Unless you’ve been living under a rock for the past 3 years, chances are you must have been acquainted with the recent surge in the price of cryptocurrencies-more specifically Bitcoin. If not, here’s 4 year price chart depicting how the price of a unit went from $66 to $4316-an unprecedented 65 multiple increase. To put things into perspective, a mere investment of a lac rupees in 2010 would have made you richer than Malik Riaz today. For comparison purposes, tech giant Google’s parent company, Alphabet, went from $54.21 to $925- a 17 time increase- in more than three times the time period.
Such astronomical returns should raise some eyebrows, and we’ll get to that in a bit. But let’s first understand how cryptocurrency works and what drives its value.
An angry response to global financial crisis
The concept of Bitcoin was first proposed around 2008 by a group of anonymous people as an angry response to the global financial crisis. The idea was to put out a transparent decentralized currency that would simple connect the payer and the payee without the hassle of a bank or a government.

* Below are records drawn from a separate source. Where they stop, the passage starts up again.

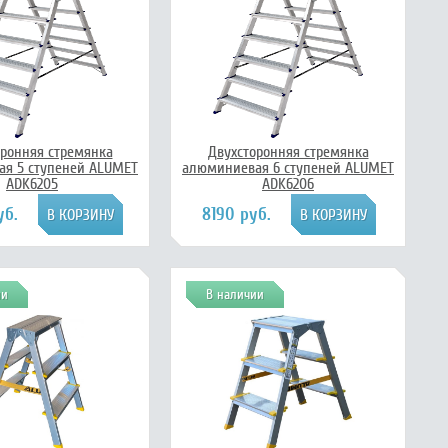
оронняя стремянка
Двухсторонняя стремянка
я 5 ступеней ALUMET
алюминиевая 6 ступеней ALUMET
ADK6205
ADK6206
уб.
8190 руб.
ии
В наличии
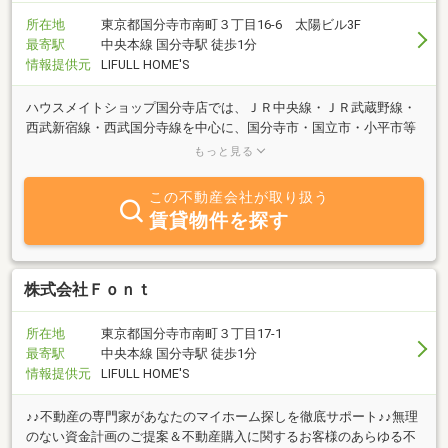
所在地
東京都国分寺市南町３丁目16-6 太陽ビル3F
最寄駅
中央本線 国分寺駅 徒歩1分
情報提供元
LIFULL HOME'S
ハウスメイトショップ国分寺店では、ＪＲ中央線・ＪＲ武蔵野線・
西武新宿線・西武国分寺線を中心に、国分寺市・国立市・小平市等
の物件情報を多数ご用意しております。賃貸だけでなく、売買もご
もっと見る
提案できます！！
この不動産会社が取り扱う
賃貸物件を探す
株式会社Ｆｏｎｔ
所在地
東京都国分寺市南町３丁目17-1
最寄駅
中央本線 国分寺駅 徒歩1分
情報提供元
LIFULL HOME'S
♪♪不動産の専門家があなたのマイホーム探しを徹底サポート♪♪無理
のない資金計画のご提案＆不動産購入に関するお客様のあらゆる不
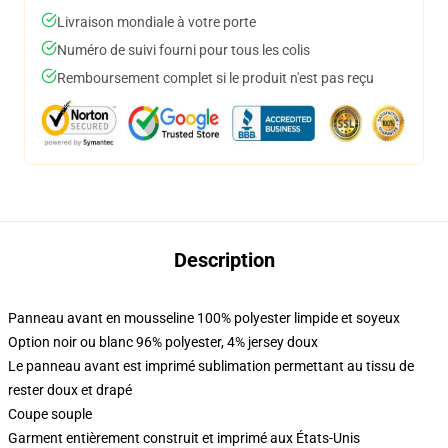
Livraison mondiale à votre porte
Numéro de suivi fourni pour tous les colis
Remboursement complet si le produit n'est pas reçu
Description
Panneau avant en mousseline 100% polyester limpide et soyeux
Option noir ou blanc 96% polyester, 4% jersey doux
Le panneau avant est imprimé sublimation permettant au tissu de
rester doux et drapé
Coupe souple
Garment entièrement construit et imprimé aux États-Unis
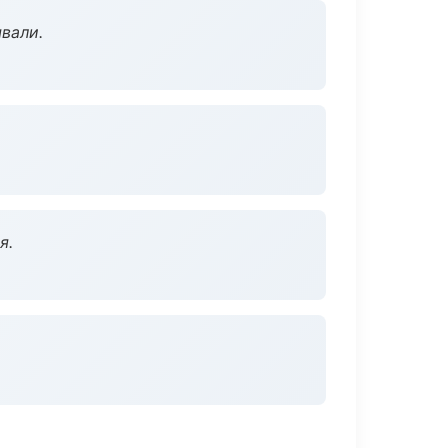
вали.
я.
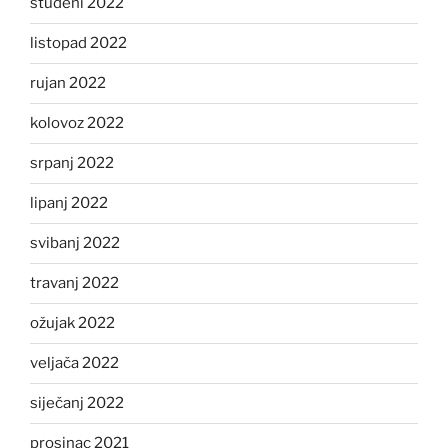
studeni 2022
listopad 2022
rujan 2022
kolovoz 2022
srpanj 2022
lipanj 2022
svibanj 2022
travanj 2022
ožujak 2022
veljača 2022
siječanj 2022
prosinac 2021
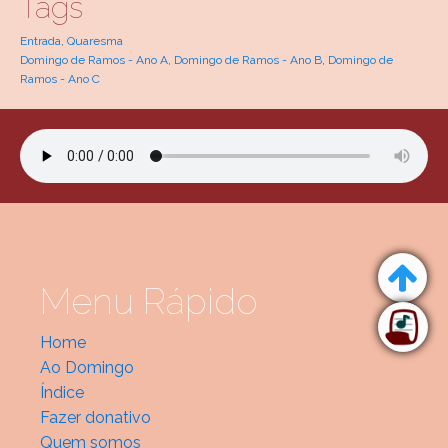
Tags
Entrada
,
Quaresma
Domingo de Ramos - Ano A
,
Domingo de Ramos - Ano B
,
Domingo de
Ramos - Ano C
Menu Rápido
Home
Ao Domingo
Índice
Fazer donativo
Quem somos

Each transaction on the blockchain (the network that would power the transactions) would be recorded in a public ledger (https://blockchain.info/) that could be seen by anyone, thus creating a tamper-proof system.
The network would be powered by the computing power of thousands of individuals on the network known as miners, with each miner receiving a reward in the form of a bitcoin. The design was such that the coins would be limited to a supply of 21million, but they would never really reach that number as the transactions would get harder to process as more mining took place.
That’s all well and good, but the real question is; what’s driving the value? The answer: Nobody knows for sure.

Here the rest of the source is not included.